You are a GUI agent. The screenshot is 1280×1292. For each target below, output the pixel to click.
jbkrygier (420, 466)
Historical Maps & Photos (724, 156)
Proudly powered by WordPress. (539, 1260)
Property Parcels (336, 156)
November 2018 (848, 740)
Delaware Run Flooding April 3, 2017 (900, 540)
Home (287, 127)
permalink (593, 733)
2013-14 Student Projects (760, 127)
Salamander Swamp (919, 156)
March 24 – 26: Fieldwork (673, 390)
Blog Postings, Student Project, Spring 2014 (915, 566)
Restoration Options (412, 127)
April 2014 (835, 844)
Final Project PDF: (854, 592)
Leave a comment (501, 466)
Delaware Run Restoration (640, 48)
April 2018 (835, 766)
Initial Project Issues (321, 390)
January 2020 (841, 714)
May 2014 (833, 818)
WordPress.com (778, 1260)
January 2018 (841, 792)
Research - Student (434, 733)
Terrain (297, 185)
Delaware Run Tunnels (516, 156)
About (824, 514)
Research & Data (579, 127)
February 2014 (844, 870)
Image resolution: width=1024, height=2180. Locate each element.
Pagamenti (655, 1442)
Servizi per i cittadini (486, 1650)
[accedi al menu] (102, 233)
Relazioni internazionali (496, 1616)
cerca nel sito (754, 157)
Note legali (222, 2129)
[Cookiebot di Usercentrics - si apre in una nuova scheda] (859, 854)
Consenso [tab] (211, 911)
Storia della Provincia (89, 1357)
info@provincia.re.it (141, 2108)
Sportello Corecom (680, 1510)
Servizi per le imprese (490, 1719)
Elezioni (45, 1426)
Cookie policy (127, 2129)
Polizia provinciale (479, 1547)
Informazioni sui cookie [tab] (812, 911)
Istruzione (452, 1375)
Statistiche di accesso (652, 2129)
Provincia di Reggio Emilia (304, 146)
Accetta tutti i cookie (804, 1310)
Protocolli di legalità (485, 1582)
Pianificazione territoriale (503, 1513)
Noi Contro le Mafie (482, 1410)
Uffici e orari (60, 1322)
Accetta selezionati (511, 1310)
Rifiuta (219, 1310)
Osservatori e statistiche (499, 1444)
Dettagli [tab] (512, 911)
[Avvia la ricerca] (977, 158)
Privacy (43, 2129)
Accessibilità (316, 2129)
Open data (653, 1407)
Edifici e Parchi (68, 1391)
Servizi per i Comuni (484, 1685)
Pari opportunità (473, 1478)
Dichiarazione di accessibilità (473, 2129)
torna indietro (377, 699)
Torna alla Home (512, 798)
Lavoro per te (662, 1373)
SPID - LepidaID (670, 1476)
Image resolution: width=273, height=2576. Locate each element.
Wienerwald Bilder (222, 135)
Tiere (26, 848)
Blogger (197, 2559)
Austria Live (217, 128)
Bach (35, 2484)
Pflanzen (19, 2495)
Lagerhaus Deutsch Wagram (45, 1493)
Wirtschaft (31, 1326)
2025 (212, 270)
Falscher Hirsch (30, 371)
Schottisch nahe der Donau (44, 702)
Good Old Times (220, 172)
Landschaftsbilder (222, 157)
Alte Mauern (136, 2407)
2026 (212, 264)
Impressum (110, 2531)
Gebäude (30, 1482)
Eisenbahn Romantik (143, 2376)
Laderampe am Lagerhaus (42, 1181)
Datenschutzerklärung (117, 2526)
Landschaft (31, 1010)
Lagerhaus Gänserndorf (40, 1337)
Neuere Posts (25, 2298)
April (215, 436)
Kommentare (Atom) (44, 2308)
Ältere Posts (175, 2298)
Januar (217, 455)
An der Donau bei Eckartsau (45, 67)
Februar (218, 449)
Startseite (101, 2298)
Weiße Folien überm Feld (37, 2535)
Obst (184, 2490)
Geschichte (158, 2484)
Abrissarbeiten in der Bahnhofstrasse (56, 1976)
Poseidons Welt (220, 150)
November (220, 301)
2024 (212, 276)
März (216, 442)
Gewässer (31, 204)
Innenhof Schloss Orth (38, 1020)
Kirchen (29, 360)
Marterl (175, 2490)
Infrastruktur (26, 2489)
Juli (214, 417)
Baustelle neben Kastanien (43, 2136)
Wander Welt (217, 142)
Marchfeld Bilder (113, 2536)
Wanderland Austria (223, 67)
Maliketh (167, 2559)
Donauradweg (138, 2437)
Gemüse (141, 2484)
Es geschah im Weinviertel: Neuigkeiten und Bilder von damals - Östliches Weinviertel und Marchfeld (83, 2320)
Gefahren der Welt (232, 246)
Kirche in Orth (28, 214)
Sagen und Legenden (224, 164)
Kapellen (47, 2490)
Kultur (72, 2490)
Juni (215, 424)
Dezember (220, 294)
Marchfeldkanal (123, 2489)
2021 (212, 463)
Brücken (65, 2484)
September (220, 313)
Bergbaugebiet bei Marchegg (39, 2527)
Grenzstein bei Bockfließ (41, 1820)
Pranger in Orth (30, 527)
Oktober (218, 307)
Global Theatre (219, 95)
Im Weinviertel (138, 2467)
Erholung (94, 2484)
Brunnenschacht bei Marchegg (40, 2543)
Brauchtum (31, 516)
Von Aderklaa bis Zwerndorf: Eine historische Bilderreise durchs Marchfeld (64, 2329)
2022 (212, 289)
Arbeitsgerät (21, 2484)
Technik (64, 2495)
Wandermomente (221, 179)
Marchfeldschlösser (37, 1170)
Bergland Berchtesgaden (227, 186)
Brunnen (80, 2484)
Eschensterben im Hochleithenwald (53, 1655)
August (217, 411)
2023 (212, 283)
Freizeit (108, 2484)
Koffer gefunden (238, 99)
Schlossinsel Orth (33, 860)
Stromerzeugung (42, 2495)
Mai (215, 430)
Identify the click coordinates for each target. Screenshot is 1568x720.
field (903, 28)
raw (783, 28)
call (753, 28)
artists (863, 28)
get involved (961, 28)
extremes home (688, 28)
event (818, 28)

_Action item_
Would you please repeat the entire listing, line for line?

_Result of this exercise_
You are a GUI agent. The screenshot is 1280×1292. For each target below, output the pixel to click.
jbkrygier (420, 466)
Historical Maps & Photos (724, 156)
Proudly powered by WordPress. (539, 1260)
Property Parcels (336, 156)
November 2018 (848, 740)
Delaware Run Flooding April 3, 2017 (900, 540)
Home (287, 127)
permalink (593, 733)
2013-14 Student Projects (760, 127)
Salamander Swamp (919, 156)
March 24 – 26: Fieldwork (673, 390)
Blog Postings, Student Project, Spring 2014 (915, 566)
Restoration Options (412, 127)
April 2014 (835, 844)
Final Project PDF: (854, 592)
Leave a comment (501, 466)
Delaware Run Restoration (640, 48)
April 2018 (835, 766)
Initial Project Issues (321, 390)
January 2020 (841, 714)
May 2014 (833, 818)
WordPress.com (778, 1260)
January 2018 (841, 792)
Research - Student (434, 733)
Terrain (297, 185)
Delaware Run Tunnels (516, 156)
About (824, 514)
Research & Data (579, 127)
February 2014 (844, 870)
Image resolution: width=1024, height=2180. Locate each element.
Pagamenti (655, 1442)
Servizi per i cittadini (486, 1650)
[accedi al menu] (102, 233)
Relazioni internazionali (496, 1616)
cerca nel sito (754, 157)
Note legali (222, 2129)
[Cookiebot di Usercentrics - si apre in una nuova scheda] (859, 854)
Consenso [tab] (211, 911)
Storia della Provincia (89, 1357)
info@provincia.re.it (141, 2108)
Sportello Corecom (680, 1510)
Servizi per le imprese (490, 1719)
Elezioni (45, 1426)
Cookie policy (127, 2129)
Polizia provinciale (479, 1547)
Informazioni sui cookie [tab] (812, 911)
Istruzione (452, 1375)
Statistiche di accesso (652, 2129)
Provincia di Reggio Emilia (304, 146)
Accetta tutti i cookie (804, 1310)
Protocolli di legalità (485, 1582)
Pianificazione territoriale (503, 1513)
Noi Contro le Mafie (482, 1410)
Uffici e orari (60, 1322)
Accetta selezionati (511, 1310)
Rifiuta (219, 1310)
Osservatori e statistiche (499, 1444)
Dettagli [tab] (512, 911)
[Avvia la ricerca] (977, 158)
Privacy (43, 2129)
Accessibilità (316, 2129)
Open data (653, 1407)
Edifici e Parchi (68, 1391)
Servizi per i Comuni (484, 1685)
Pari opportunità (473, 1478)
Dichiarazione di accessibilità (473, 2129)
torna indietro (377, 699)
Torna alla Home (512, 798)
Lavoro per te (662, 1373)
SPID - LepidaID (670, 1476)
Image resolution: width=273, height=2576. Locate each element.
Wienerwald Bilder (222, 135)
Tiere (26, 848)
Blogger (197, 2559)
Austria Live (217, 128)
Bach (35, 2484)
Pflanzen (19, 2495)
Lagerhaus Deutsch Wagram (45, 1493)
Wirtschaft (31, 1326)
2025 (212, 270)
Falscher Hirsch (30, 371)
Schottisch nahe der Donau (44, 702)
Good Old Times (220, 172)
Landschaftsbilder (222, 157)
Alte Mauern (136, 2407)
2026 (212, 264)
Impressum (110, 2531)
Gebäude (30, 1482)
Eisenbahn Romantik (143, 2376)
Laderampe am Lagerhaus (42, 1181)
Datenschutzerklärung (117, 2526)
Landschaft (31, 1010)
Lagerhaus Gänserndorf (40, 1337)
Neuere Posts (25, 2298)
April (215, 436)
Kommentare (Atom) (44, 2308)
Ältere Posts (175, 2298)
Januar (217, 455)
An der Donau bei Eckartsau (45, 67)
Februar (218, 449)
Startseite (101, 2298)
Weiße Folien überm Feld (37, 2535)
Obst (184, 2490)
Geschichte (158, 2484)
Abrissarbeiten in der Bahnhofstrasse (56, 1976)
Poseidons Welt (220, 150)
November (220, 301)
2024 (212, 276)
März (216, 442)
Gewässer (31, 204)
Innenhof Schloss Orth (38, 1020)
Kirchen (29, 360)
Marterl (175, 2490)
Infrastruktur (26, 2489)
Juli (214, 417)
Baustelle neben Kastanien (43, 2136)
Wander Welt (217, 142)
Marchfeld Bilder (113, 2536)
Wanderland Austria (223, 67)
Maliketh (167, 2559)
Donauradweg (138, 2437)
Gemüse (141, 2484)
Es geschah im Weinviertel: Neuigkeiten und Bilder von damals - Östliches Weinviertel und Marchfeld (83, 2320)
Gefahren der Welt (232, 246)
Kirche in Orth (28, 214)
Sagen und Legenden (224, 164)
Kapellen (47, 2490)
Kultur (72, 2490)
Juni (215, 424)
Dezember (220, 294)
Marchfeldkanal (123, 2489)
2021 (212, 463)
Brücken (65, 2484)
September (220, 313)
Bergbaugebiet bei Marchegg (39, 2527)
Grenzstein bei Bockfließ (41, 1820)
Pranger in Orth (30, 527)
Oktober (218, 307)
Global Theatre (219, 95)
Im Weinviertel (138, 2467)
Erholung (94, 2484)
Brunnenschacht bei Marchegg (40, 2543)
Brauchtum (31, 516)
Von Aderklaa bis Zwerndorf: Eine historische Bilderreise durchs Marchfeld (64, 2329)
2022 (212, 289)
Arbeitsgerät (21, 2484)
Technik (64, 2495)
Wandermomente (221, 179)
Marchfeldschlösser (37, 1170)
Bergland Berchtesgaden (227, 186)
Brunnen (80, 2484)
Eschensterben im Hochleithenwald (53, 1655)
August (217, 411)
2023 (212, 283)
Freizeit (108, 2484)
Koffer gefunden (238, 99)
Schlossinsel Orth (33, 860)
Stromerzeugung (42, 2495)
Mai (215, 430)
Identify the click coordinates for each target. Screenshot is 1568x720.
field (903, 28)
raw (783, 28)
call (753, 28)
artists (863, 28)
get involved (961, 28)
extremes home (688, 28)
event (818, 28)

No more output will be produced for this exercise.